Ülkesindeki dini yapı modeli, Müslüman ağırlıklı olan ülkelerin katılımıyla düzenlenen oyunların, aslında Akdeniz Oyunlarından veya dünya üzerinde düzenlenen diğer olimpik turnuvalardan pek de farkı yok. Üstelik katılımcıların yani sporcuların Müslüman olma şartı yok ki, olmasın da zaten. Sporcu kıyafetleri de bildiğiniz gibi; gayet normal… Yani olması gerektiği gibi…
İlki 1980 yılında, tam da 12 Eylül askeri darbesinden hemen sonra İzmir’de düzenlenmiş bu organizasyonun… Elbet ki, biraz sönük geçmiş o senelerde… Ve bir daha da elli küsur İslam ülkesinden herhangi birinin ev sahipliğinde düzenlenememiş. Ta ki, 2005 senesi takvimlerde görülene kadar… Suudi Arabistan 2005 yılında, yani ilkinden tam 25 yıl sonra tekrarlamış bu turnuvayı… Yine büyük bir ara verilmiş ve 2013 yılında bu kez Endonezya’da ve hemen dört yıl sonra da 2017’de Azerbaycan’da yapılmış. 2021 yılı için biz hevesli olmuşuz ev sahipliği için… Ancak salgın tedbirleri kapsamında bir yıl tehirli olarak şimdi Konya ilimizde düzenleniyor.
Elbet ki bazı aksaklıklar ya da istenmeyen olaylar da yaşanmıyor değil!
Mesela, Mevlana müzesini gezen hakemler, görevli oldukları hentbol müsabakasını kaçırmışlar; Türk hakemler maçı yönetmek zorunda kalmışlar.
Bazı ekipler, müsabakalarının ardından ulaşım araçlarındaki sıkıntılar nedeniyle otellerine dönmekte zorlanmışlar.
Bir madalya seremonisinde, teknik sebeplerle İstiklal Marşımızın çalınamayışı ve atletizmde, yine teknik sebeplerle yarışların ilk üç günündeki sonuçların geçersiz sayılması, mini olimpiyat kategorisinde yer alabilecek, ev sahipliği yaptığımız bu organizasyona hiç ama hiç yakışmadı.

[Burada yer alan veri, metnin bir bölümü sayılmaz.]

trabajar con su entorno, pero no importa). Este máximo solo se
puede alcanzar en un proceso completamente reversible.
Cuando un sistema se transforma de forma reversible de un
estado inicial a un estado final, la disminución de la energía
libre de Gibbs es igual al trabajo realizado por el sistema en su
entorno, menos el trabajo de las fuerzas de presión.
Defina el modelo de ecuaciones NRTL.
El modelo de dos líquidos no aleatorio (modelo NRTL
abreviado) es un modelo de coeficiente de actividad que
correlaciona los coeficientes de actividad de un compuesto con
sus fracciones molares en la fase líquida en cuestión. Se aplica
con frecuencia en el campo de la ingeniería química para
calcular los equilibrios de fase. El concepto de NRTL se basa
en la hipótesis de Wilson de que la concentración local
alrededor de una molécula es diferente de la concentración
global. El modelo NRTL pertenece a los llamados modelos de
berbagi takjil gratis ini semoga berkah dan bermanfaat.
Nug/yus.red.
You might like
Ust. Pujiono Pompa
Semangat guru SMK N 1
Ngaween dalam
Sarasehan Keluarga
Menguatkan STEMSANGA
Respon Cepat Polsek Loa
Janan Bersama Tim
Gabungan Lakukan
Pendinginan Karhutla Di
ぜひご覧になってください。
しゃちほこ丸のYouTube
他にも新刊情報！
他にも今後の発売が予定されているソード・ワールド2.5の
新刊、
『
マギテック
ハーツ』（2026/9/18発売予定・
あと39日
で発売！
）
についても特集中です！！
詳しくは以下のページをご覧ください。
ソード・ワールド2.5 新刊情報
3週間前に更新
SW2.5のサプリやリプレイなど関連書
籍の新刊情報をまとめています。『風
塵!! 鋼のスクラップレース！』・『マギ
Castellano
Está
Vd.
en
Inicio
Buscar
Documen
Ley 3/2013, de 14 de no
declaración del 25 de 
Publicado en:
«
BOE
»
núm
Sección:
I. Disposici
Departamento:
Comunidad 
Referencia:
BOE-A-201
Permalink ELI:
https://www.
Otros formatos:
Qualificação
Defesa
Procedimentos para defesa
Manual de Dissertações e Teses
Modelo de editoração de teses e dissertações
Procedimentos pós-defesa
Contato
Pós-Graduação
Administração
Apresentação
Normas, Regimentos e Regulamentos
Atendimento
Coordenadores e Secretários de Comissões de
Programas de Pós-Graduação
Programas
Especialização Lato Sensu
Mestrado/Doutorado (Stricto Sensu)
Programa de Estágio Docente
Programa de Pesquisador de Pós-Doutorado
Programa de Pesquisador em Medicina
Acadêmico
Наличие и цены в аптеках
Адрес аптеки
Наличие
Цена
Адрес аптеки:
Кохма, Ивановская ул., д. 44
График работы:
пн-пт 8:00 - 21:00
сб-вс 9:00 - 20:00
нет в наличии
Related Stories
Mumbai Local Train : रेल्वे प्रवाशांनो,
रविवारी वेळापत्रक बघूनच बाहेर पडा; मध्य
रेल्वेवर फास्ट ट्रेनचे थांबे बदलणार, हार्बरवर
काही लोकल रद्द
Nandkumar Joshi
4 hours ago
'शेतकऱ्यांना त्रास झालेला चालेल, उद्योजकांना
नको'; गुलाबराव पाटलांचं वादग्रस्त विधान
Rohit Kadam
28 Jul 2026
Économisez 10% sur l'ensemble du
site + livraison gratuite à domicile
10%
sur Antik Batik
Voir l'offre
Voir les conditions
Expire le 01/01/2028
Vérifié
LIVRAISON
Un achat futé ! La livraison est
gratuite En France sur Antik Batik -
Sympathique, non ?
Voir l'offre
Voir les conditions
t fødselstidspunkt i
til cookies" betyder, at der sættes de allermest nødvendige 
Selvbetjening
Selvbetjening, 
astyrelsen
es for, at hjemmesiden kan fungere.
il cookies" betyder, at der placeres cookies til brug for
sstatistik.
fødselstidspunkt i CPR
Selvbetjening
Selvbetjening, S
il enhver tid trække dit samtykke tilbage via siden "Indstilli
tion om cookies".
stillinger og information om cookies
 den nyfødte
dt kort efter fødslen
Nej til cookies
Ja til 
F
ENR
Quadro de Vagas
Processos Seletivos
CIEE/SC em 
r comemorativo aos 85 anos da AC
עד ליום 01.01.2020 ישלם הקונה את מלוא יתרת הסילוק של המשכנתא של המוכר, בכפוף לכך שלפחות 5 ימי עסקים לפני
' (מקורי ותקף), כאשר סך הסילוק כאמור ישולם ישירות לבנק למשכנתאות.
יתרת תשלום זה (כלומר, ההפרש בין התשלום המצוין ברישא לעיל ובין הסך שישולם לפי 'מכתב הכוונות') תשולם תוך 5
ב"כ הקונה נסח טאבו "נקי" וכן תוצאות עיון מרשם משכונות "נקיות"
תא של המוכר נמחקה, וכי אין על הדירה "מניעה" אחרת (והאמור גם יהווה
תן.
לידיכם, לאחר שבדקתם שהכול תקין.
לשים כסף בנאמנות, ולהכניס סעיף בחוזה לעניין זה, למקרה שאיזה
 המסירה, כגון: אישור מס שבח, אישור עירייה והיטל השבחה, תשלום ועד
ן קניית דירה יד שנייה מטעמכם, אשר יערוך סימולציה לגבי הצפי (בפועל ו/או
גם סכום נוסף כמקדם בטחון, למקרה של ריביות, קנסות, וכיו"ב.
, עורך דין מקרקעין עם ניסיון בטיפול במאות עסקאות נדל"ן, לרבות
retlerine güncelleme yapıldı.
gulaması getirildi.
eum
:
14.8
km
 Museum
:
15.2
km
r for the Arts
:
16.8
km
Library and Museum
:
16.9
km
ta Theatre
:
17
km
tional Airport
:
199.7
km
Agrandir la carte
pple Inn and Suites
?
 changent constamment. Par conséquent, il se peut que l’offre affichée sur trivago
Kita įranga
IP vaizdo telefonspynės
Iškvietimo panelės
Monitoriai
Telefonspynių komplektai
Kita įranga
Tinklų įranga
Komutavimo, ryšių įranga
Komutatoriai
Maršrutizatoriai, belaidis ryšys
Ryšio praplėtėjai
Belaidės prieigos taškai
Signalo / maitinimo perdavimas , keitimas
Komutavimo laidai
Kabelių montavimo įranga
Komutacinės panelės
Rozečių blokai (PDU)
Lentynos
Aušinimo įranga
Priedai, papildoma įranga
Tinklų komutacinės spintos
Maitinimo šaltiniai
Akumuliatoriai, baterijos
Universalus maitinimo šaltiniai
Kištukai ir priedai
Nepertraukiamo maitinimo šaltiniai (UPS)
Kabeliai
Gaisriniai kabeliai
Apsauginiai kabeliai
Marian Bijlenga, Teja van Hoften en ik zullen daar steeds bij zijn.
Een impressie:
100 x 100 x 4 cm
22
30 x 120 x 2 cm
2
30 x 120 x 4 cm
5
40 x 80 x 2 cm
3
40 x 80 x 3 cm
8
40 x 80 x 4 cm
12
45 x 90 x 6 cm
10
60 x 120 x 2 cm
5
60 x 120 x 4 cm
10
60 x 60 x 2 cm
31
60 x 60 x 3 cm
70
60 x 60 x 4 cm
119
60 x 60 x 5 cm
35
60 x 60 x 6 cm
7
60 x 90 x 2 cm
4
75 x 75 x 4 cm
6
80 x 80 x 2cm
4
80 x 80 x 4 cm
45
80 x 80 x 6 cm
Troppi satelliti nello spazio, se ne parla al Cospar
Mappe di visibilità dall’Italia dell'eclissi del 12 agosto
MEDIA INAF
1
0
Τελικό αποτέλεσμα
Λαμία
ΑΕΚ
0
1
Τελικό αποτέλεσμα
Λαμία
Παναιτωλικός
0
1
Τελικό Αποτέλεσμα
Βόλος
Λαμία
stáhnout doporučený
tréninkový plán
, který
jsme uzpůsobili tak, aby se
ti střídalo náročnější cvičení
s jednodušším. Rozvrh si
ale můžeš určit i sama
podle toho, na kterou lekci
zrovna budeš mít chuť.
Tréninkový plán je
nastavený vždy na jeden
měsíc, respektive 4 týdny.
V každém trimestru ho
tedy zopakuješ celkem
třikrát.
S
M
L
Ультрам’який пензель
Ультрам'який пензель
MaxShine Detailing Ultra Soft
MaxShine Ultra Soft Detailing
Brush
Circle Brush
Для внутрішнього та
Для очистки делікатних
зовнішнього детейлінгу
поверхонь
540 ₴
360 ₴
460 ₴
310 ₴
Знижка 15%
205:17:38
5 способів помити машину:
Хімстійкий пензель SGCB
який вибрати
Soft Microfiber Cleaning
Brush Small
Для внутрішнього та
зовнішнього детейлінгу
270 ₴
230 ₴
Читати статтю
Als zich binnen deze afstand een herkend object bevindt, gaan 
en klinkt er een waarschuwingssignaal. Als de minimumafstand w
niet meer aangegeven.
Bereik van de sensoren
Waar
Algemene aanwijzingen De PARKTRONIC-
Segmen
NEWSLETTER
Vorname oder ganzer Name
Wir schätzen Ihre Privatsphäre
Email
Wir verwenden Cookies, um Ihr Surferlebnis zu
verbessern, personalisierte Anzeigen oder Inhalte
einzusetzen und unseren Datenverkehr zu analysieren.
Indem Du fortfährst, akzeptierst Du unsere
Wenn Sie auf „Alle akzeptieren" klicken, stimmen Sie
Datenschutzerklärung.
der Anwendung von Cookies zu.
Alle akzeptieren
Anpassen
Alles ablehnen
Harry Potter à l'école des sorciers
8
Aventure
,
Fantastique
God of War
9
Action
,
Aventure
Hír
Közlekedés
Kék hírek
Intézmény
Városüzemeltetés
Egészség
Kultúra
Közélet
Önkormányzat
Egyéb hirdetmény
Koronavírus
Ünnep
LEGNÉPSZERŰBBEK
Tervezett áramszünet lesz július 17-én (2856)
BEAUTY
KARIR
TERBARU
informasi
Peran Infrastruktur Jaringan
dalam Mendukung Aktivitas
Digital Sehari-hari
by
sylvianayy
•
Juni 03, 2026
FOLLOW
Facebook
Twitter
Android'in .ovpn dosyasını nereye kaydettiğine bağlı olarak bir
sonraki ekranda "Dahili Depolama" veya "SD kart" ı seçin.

Erkek voleybol milli takımımızın, Katar milli takımına mağlubiyetinin ardından, Katarlı sporcuların saha içinden yaptıkları el kol hareketleri ve dahası, içlerinden birinin kendisini eli kılıçlı çöl bedevisi sanarak yaptığı boyun kesme hareketine diyecek söz bile bulamıyorum.
Bir futbolsever olarak Konyaspor’un başına gelenleri de yazmadan geçmeyelim; kendi futbol ligi bile olmayan ve komşu ülkenin liglerinde top koşturan Vaduz takımına elenmelerini, oyunların açılış törenleri ile tamamen bozulan Konya Büyükşehir Stadının zemininden kaynaklandığını düşünüyorum. Televizyondan maçı izlerken benim psikolojim bozuldu o sahayı görünce; futbolcu ne yapsın? Ve dahası, sonraki Başakşehir maçını da Eskişehir’de oynamak zorunda kaldı Konyaspor. Bir sonraki iç saha müsabakasına, zemin düzelir mi bilemiyorum?
Sonuç olarak;
Her ne kadar dinsel bir bölünme gibi algılansa da İslami Dayanışma Oyunları; ısrarla ve farklı ülkelerde, dünya spor standartları baz alınarak düzenlenmeye devam edilmeli! Ve hatta bir kısım uluslararası federasyonlarca da tanınması için gayret gösterilmeli! Afganistan, Pakistan, Suudi Arabistan ve benzeri ülkelerdeki çocuğa, gence ve kadına olan ve dahası spora, sanata ve kültüre olan bakış açısının başka şekilde düzeleceği yok!